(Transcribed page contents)
Start of Block

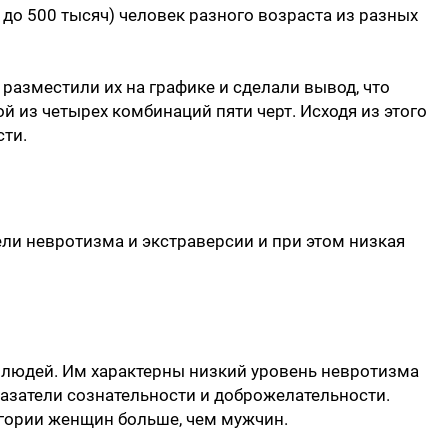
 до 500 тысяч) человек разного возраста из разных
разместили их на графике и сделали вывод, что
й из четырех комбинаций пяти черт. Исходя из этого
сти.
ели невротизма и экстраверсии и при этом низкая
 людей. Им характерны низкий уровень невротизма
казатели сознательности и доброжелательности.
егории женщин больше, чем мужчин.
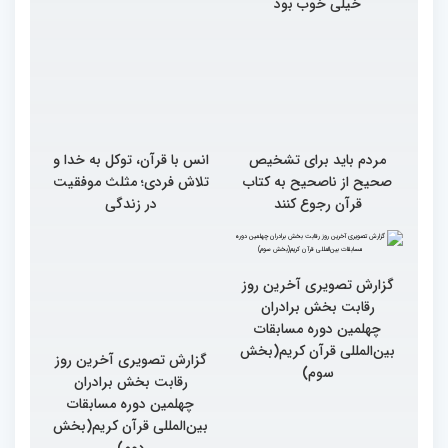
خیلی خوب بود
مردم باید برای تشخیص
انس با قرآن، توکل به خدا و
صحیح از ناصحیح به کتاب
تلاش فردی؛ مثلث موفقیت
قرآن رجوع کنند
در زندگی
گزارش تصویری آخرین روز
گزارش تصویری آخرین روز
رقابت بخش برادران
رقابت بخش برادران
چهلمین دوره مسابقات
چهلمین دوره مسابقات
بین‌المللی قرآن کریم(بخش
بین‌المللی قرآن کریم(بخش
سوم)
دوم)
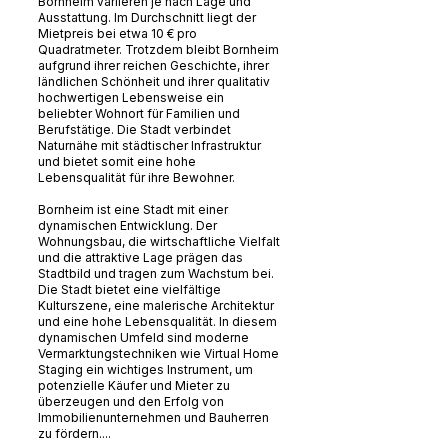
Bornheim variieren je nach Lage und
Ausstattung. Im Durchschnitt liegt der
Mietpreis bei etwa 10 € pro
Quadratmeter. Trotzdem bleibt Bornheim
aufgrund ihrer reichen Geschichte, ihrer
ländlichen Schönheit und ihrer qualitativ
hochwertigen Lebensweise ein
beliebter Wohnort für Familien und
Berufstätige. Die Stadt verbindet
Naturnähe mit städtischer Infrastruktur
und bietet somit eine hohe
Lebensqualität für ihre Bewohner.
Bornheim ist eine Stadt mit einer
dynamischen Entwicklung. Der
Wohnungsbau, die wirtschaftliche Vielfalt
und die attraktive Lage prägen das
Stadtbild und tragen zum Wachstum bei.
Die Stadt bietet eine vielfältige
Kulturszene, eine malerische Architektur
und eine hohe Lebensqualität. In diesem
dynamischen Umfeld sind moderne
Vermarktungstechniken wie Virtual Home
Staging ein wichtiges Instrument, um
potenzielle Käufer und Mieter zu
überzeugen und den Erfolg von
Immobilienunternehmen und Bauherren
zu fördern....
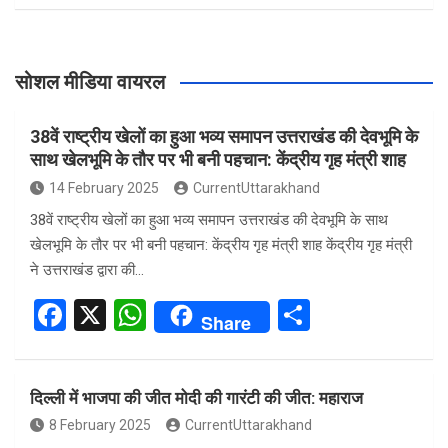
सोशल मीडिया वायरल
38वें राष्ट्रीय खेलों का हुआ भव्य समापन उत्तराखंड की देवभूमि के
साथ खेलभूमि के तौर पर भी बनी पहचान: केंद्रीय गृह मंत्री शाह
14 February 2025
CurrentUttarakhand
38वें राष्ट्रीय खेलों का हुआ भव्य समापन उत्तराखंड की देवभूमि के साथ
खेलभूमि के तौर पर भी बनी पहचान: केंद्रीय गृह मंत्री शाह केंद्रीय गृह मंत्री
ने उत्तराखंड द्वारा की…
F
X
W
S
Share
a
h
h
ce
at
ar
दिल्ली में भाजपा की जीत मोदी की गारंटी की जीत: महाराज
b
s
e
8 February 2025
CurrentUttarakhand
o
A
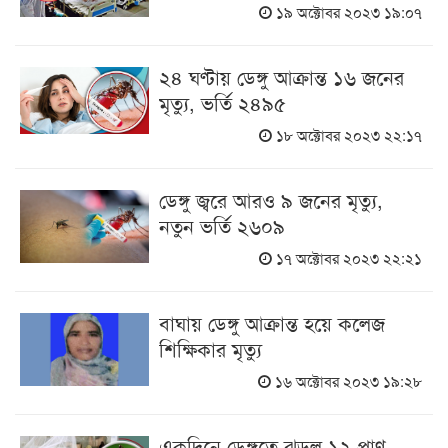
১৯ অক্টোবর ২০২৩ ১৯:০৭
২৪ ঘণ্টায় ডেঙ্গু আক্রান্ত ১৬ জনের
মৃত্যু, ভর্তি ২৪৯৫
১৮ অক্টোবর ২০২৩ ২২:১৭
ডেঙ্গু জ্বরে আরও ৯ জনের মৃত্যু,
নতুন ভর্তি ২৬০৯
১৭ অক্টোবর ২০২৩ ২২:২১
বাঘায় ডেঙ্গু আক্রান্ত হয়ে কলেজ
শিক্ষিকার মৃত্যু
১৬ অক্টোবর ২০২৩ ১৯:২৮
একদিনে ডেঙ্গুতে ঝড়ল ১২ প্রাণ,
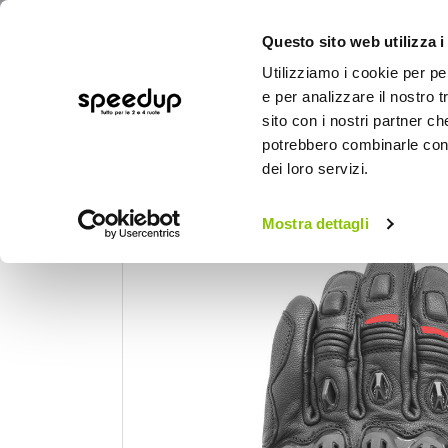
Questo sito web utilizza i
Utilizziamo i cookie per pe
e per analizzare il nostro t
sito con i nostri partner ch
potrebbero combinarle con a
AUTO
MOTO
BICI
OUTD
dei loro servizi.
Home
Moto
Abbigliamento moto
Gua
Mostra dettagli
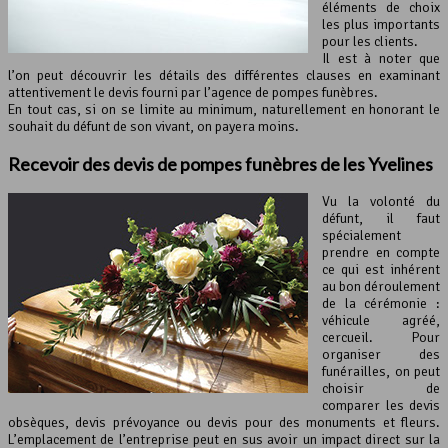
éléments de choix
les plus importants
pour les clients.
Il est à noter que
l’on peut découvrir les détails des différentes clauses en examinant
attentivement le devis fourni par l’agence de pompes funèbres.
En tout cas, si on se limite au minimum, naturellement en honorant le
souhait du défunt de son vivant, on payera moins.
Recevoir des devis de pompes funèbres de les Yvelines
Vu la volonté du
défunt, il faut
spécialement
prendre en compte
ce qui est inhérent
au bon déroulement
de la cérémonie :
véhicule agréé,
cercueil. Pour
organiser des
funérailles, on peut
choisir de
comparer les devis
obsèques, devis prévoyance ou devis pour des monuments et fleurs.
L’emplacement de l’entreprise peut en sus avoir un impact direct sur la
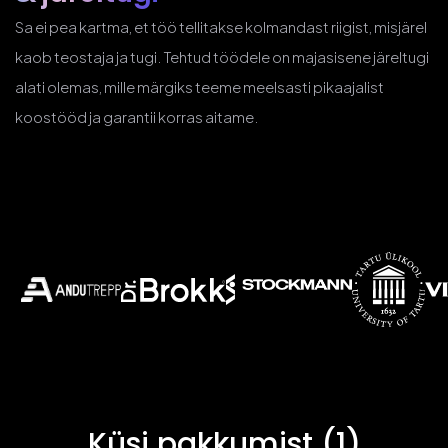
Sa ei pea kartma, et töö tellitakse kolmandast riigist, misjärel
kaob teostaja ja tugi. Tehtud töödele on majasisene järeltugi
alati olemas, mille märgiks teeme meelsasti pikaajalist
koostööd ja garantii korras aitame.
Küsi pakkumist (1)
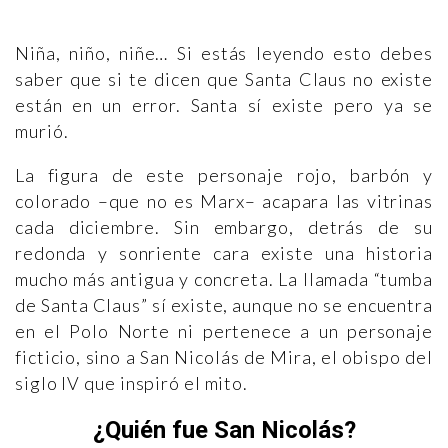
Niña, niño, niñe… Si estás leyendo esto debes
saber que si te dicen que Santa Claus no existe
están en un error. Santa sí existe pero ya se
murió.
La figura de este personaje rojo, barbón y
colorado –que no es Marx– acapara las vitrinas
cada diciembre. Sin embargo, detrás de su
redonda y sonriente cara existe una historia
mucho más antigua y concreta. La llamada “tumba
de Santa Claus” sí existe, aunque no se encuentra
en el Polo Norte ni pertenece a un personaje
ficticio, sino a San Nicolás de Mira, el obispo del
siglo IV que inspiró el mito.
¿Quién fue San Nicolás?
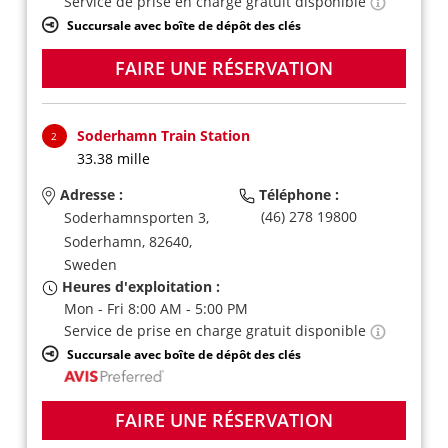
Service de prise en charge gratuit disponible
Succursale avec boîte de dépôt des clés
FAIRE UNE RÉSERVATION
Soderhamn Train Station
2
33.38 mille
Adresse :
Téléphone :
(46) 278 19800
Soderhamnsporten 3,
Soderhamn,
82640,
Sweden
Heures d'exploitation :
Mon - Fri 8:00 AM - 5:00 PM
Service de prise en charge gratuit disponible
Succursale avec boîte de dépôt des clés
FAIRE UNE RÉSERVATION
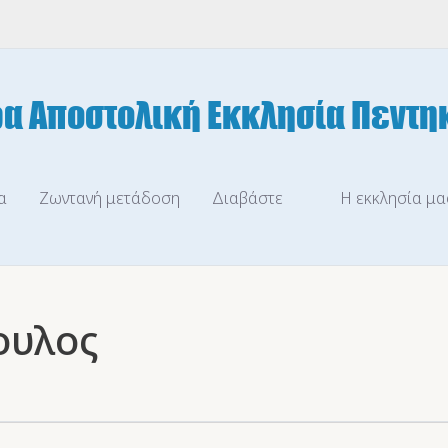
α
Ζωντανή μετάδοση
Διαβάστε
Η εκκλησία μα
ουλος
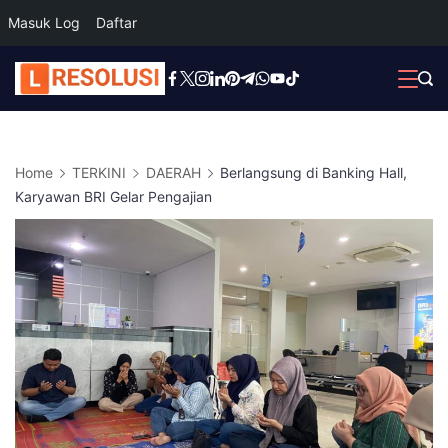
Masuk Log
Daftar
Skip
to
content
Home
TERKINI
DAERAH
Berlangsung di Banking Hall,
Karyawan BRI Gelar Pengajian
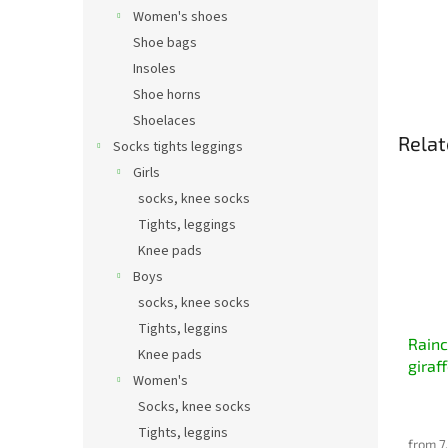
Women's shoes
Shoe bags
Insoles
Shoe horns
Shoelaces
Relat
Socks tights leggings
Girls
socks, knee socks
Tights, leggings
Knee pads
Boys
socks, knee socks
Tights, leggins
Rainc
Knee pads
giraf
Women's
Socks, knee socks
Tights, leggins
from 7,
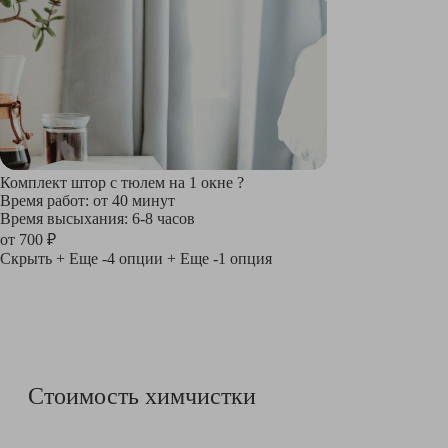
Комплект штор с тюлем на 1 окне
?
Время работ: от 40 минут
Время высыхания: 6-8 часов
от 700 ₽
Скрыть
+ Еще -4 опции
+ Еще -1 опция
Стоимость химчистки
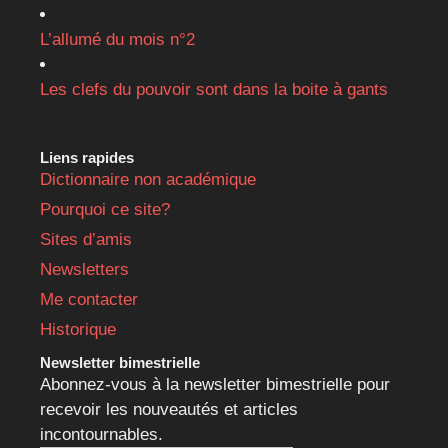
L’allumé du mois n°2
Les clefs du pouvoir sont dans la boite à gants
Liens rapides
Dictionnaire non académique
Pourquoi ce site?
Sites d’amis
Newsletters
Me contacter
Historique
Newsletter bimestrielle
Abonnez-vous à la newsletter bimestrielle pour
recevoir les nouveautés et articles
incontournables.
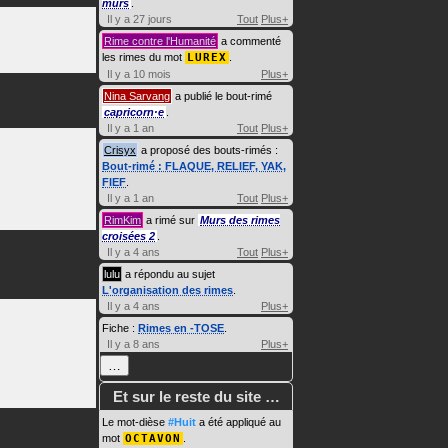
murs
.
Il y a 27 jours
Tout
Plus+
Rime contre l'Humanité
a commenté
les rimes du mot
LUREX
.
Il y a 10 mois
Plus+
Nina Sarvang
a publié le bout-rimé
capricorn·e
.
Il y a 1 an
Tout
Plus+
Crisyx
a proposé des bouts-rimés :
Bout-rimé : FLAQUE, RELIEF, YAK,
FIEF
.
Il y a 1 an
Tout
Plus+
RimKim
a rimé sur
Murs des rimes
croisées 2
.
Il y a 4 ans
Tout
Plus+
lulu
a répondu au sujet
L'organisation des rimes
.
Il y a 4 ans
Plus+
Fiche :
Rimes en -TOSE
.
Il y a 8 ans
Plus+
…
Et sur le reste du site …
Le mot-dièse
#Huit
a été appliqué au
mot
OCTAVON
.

End of Block

Produce an exact reprint of the entries, dropping the images.

ANSWER BELOW
 до 500 тысяч) человек разного возраста из разных
разместили их на графике и сделали вывод, что
й из четырех комбинаций пяти черт. Исходя из этого
сти.
ели невротизма и экстраверсии и при этом низкая
 людей. Им характерны низкий уровень невротизма
казатели сознательности и доброжелательности.
егории женщин больше, чем мужчин.
خیلی خوب بود
مردم باید برای تشخیص
انس با قرآن، توکل به خدا و
صحیح از ناصحیح به کتاب
تلاش فردی؛ مثلث موفقیت
قرآن رجوع کنند
در زندگی
گزارش تصویری آخرین روز
گزارش تصویری آخرین روز
رقابت بخش برادران
رقابت بخش برادران
چهلمین دوره مسابقات
چهلمین دوره مسابقات
بین‌المللی قرآن کریم(بخش
بین‌المللی قرآن کریم(بخش
سوم)
دوم)
Bornheim variieren je nach Lage und
Ausstattung. Im Durchschnitt liegt der
Mietpreis bei etwa 10 € pro
Quadratmeter. Trotzdem bleibt Bornheim
aufgrund ihrer reichen Geschichte, ihrer
ländlichen Schönheit und ihrer qualitativ
hochwertigen Lebensweise ein
beliebter Wohnort für Familien und
Berufstätige. Die Stadt verbindet
Naturnähe mit städtischer Infrastruktur
und bietet somit eine hohe
Lebensqualität für ihre Bewohner.
Bornheim ist eine Stadt mit einer
dynamischen Entwicklung. Der
Wohnungsbau, die wirtschaftliche Vielfalt
und die attraktive Lage prägen das
Stadtbild und tragen zum Wachstum bei.
Die Stadt bietet eine vielfältige
Kulturszene, eine malerische Architektur
und eine hohe Lebensqualität. In diesem
dynamischen Umfeld sind moderne
Vermarktungstechniken wie Virtual Home
Staging ein wichtiges Instrument, um
potenzielle Käufer und Mieter zu
überzeugen und den Erfolg von
Immobilienunternehmen und Bauherren
zu fördern....
सोशल मीडिया वायरल
38वें राष्ट्रीय खेलों का हुआ भव्य समापन उत्तराखंड की देवभूमि के
साथ खेलभूमि के तौर पर भी बनी पहचान: केंद्रीय गृह मंत्री शाह
14 February 2025
CurrentUttarakhand
38वें राष्ट्रीय खेलों का हुआ भव्य समापन उत्तराखंड की देवभूमि के साथ
खेलभूमि के तौर पर भी बनी पहचान: केंद्रीय गृह मंत्री शाह केंद्रीय गृह मंत्री
ने उत्तराखंड द्वारा की…
F
X
W
S
Share
a
h
h
ce
at
ar
दिल्ली में भाजपा की जीत मोदी की गारंटी की जीत: महाराज
b
s
e
8 February 2025
CurrentUttarakhand
o
A
১৯ অক্টোবর ২০২৩ ১৯:০৭
২৪ ঘণ্টায় ডেঙ্গু আক্রান্ত ১৬ জনের
মৃত্যু, ভর্তি ২৪৯৫
১৮ অক্টোবর ২০২৩ ২২:১৭
ডেঙ্গু জ্বরে আরও ৯ জনের মৃত্যু,
নতুন ভর্তি ২৬০৯
১৭ অক্টোবর ২০২৩ ২২:২১
বাঘায় ডেঙ্গু আক্রান্ত হয়ে কলেজ
শিক্ষিকার মৃত্যু
১৬ অক্টোবর ২০২৩ ১৯:২৮
একদিনে ডেঙ্গুতে ঝড়ল ১২ প্রাণ,
Questo sito web utilizza i
Utilizziamo i cookie per pe
e per analizzare il nostro t
sito con i nostri partner ch
potrebbero combinarle con a
AUTO
MOTO
BICI
OUTD
dei loro servizi.
Home
Moto
Abbigliamento moto
Gua
Mostra dettagli
éléments de choix
les plus importants
pour les clients.
Il est à noter que
l’on peut découvrir les détails des différentes clauses en examinant
attentivement le devis fourni par l’agence de pompes funèbres.
En tout cas, si on se limite au minimum, naturellement en honorant le
souhait du défunt de son vivant, on payera moins.
Recevoir des devis de pompes funèbres de les Yvelines
Vu la volonté du
défunt, il faut
spécialement
prendre en compte
ce qui est inhérent
au bon déroulement
de la cérémonie :
véhicule agréé,
cercueil. Pour
organiser des
funérailles, on peut
choisir de
comparer les devis
obsèques, devis prévoyance ou devis pour des monuments et fleurs.
L’emplacement de l’entreprise peut en sus avoir un impact direct sur la
Sa ei pea kartma, et töö tellitakse kolmandast riigist, misjärel
kaob teostaja ja tugi. Tehtud töödele on majasisene järeltugi
alati olemas, mille märgiks teeme meelsasti pikaajalist
koostööd ja garantii korras aitame.
Küsi pakkumist (1)
Niña, niño, niñe… Si estás leyendo esto debes
saber que si te dicen que Santa Claus no existe
están en un error. Santa sí existe pero ya se
murió.
La figura de este personaje rojo, barbón y
colorado –que no es Marx– acapara las vitrinas
cada diciembre. Sin embargo, detrás de su
redonda y sonriente cara existe una historia
mucho más antigua y concreta. La llamada “tumba
de Santa Claus” sí existe, aunque no se encuentra
en el Polo Norte ni pertenece a un personaje
ficticio, sino a San Nicolás de Mira, el obispo del
siglo IV que inspiró el mito.
¿Quién fue San Nicolás?
Service de prise en charge gratuit disponible
Succursale avec boîte de dépôt des clés
FAIRE UNE RÉSERVATION
Soderhamn Train Station
2
33.38 mille
Adresse :
Téléphone :
(46) 278 19800
Soderhamnsporten 3,
Soderhamn,
82640,
Sweden
Heures d'exploitation :
Mon - Fri 8:00 AM - 5:00 PM
Service de prise en charge gratuit disponible
Succursale avec boîte de dépôt des clés
FAIRE UNE RÉSERVATION
α
Ζωντανή μετάδοση
Διαβάστε
Η εκκλησία μα
ουλος
Masuk Log
Daftar
Skip
to
content
Home
TERKINI
DAERAH
Berlangsung di Banking Hall,
Karyawan BRI Gelar Pengajian
Women's shoes
Shoe bags
Insoles
Shoe horns
Shoelaces
Relat
Socks tights leggings
Girls
socks, knee socks
Tights, leggings
Knee pads
Boys
socks, knee socks
Tights, leggins
Rainc
Knee pads
giraf
Women's
Socks, knee socks
Tights, leggins
from 7,
Комплект штор с тюлем на 1 окне
?
Время работ: от 40 минут
Время высыхания: 6-8 часов
от 700 ₽
Скрыть
+ Еще -4 опции
+ Еще -1 опция
Стоимость химчистки
L’allumé du mois n°2
Les clefs du pouvoir sont dans la boite à gants
Liens rapides
Dictionnaire non académique
Pourquoi ce site?
Sites d’amis
Newsletters
Me contacter
Historique
Newsletter bimestrielle
Abonnez-vous à la newsletter bimestrielle pour
recevoir les nouveautés et articles
incontournables.
murs
.
Il y a 27 jours
Tout
Plus+
Rime contre l'Humanité
a commenté
les rimes du mot
LUREX
.
Il y a 10 mois
Plus+
Nina Sarvang
a publié le bout-rimé
capricorn·e
.
Il y a 1 an
Tout
Plus+
Crisyx
a proposé des bouts-rimés :
Bout-rimé : FLAQUE, RELIEF, YAK,
FIEF
.
Il y a 1 an
Tout
Plus+
RimKim
a rimé sur
Murs des rimes
croisées 2
.
Il y a 4 ans
Tout
Plus+
lulu
a répondu au sujet
L'organisation des rimes
.
Il y a 4 ans
Plus+
Fiche :
Rimes en -TOSE
.
Il y a 8 ans
Plus+
…
Et sur le reste du site …
Le mot-dièse
#Huit
a été appliqué au
mot
OCTAVON
.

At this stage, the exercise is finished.